The MRT Sungai Buloh Depot (Malay: Depoh MRT Sungai Buloh) is a railway yard and bus garage in U4,Sungai Buloh, Selangor, Malaysia, it is the largest train depot in South East Asia and also the largest service Mass Rapid Transit (MRT) depot in Malaysia serving the MRT Kajang Line and the Putrajaya Line. It is located behind Kwasa Damansara MRT station. The MRT Sungai Buloh Bus depot (Malay: Depoh Bas MRT Sungai Buloh) in also located here on the North East side of the train depot. It is the major Rapid Bus hub in Klang Valley.

==Train Depot Features ==
The Sungai Buloh Train Depot has a loading bay for trains to be loaded or taken away of overhauling, it also has train automatic wash located on the top side of the depot.

==Bus Depot==
The Sungai Buloh Bus Depot is one of the first and main MRT Feeder Bus depot of the MRT Kajang Line Feeder Bus routes in Klang Valley, the other being Kajang Bus Depot together with MRT Kajang Depot.

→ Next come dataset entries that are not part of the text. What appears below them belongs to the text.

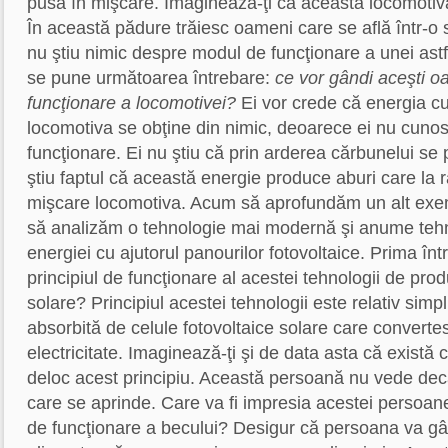
pusă în mişcare. Imaginează-ţi că această locomotivă
În această pădure trăiesc oameni care se află într-o s
nu ştiu nimic despre modul de funcţionare a unei astf
se pune următoarea întrebare:
ce vor gândi aceşti 
funcţionare a locomotivei?
Ei vor crede că energia c
locomotiva se obţine din nimic, deoarece ei nu cun
funcţionare. Ei nu ştiu că prin arderea cărbunelui se
ştiu faptul că această energie produce aburi care la r
mişcare locomotiva. Acum să aprofundăm un alt exe
să analizăm o tehnologie mai modernă şi anume tehn
energiei cu ajutorul panourilor fotovoltaice. Prima în
principiul de funcţionare al acestei tehnologii de pro
solare? Principiul acestei tehnologii este relativ sim
absorbită de celule fotovoltaice solare care converte
electricitate. Imaginează-ţi şi de data asta că există
deloc acest principiu. Această persoană nu vede decâ
care se aprinde. Care va fi impresia acestei persoan
de funcţionare a becului? Desigur că persoana va gâ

The depot was built at the site of the Rubber Research Institute of Malaysia(RRIM) estate, near the development project of Kwasa Damansara.

The depot houses a central maintenance facility with overhauling functions for trains of both the Kajang Line and the Putrajaya Line.

It is one of two yards for the Kajang Line, the other being the Kajang Depot, as well as being one of Rapid Rail's six yards in its network, the others being Kajang, Ampang, Kuala Sungai Baru, Subang and Brickfields.